Virginia Siqueira Starling
Jornalista e autora da futura biografia de Zuzu Angel, "Quem é essa mulher" (Todavia)
Em depoimento enviado à Comissão Especial de Mortos e Desaparecidos do Ministério da Justiça, no final dos anos 1990, Chico Buarque explicou que aquela era uma homenagem “a uma mulher como nunca vi igual, ferida de morte e rindo”. A homenagem a que se referia era a canção “Angélica”, composta em parceria com Miltinho, em 1977, e gravada em 1981; e a mulher incomparável, Zuzu Angel.
“Quem é essa mulher”, indagam Chico e Miltinho, logo no primeiro verso.
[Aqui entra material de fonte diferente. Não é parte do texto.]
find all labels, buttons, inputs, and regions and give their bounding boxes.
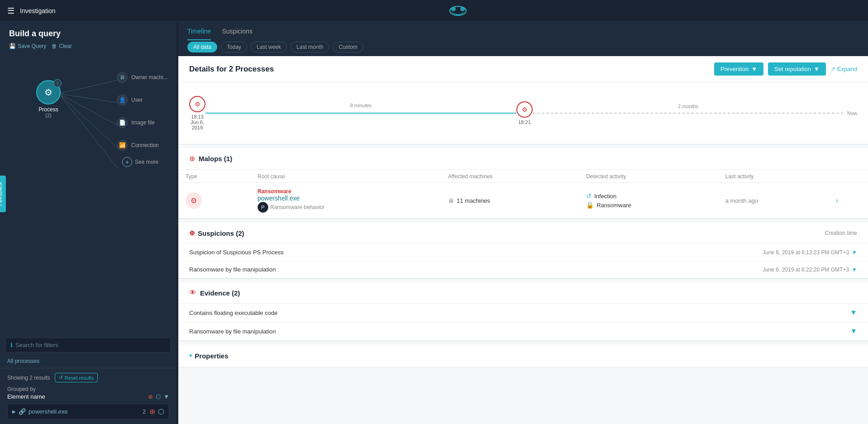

Eles farão a pergunta de novo e de novo, no início de cada uma das quatro estrofes, como se mergulhassem sempre mais fundo na busca pela mulher que tentam definir e apresentar.
Zuzu não é alguém que se explica em uma frase – é insuficiente dizer que foi uma designer de moda que perdeu o filho e, posteriormente, a própria vida para a repressão da ditadura militar. Em “Angélica”, Zuzu é, antes de mais nada, mãe. E a canção em si emula o seu lamento, partido pela ambivalência do trauma do luto.
Entre lembrar a dor e desejar esquecê-la, Zuzu – e os compositores – optam por lembrar. “Só queria lembrar o tormento/Que fez meu filho suspirar”, pranteia a mãe-Angélica através do cantor, como Zuzu insistia em fazer. Ela só “queria embalar (seu) filho/Que mora na escuridão do mar.”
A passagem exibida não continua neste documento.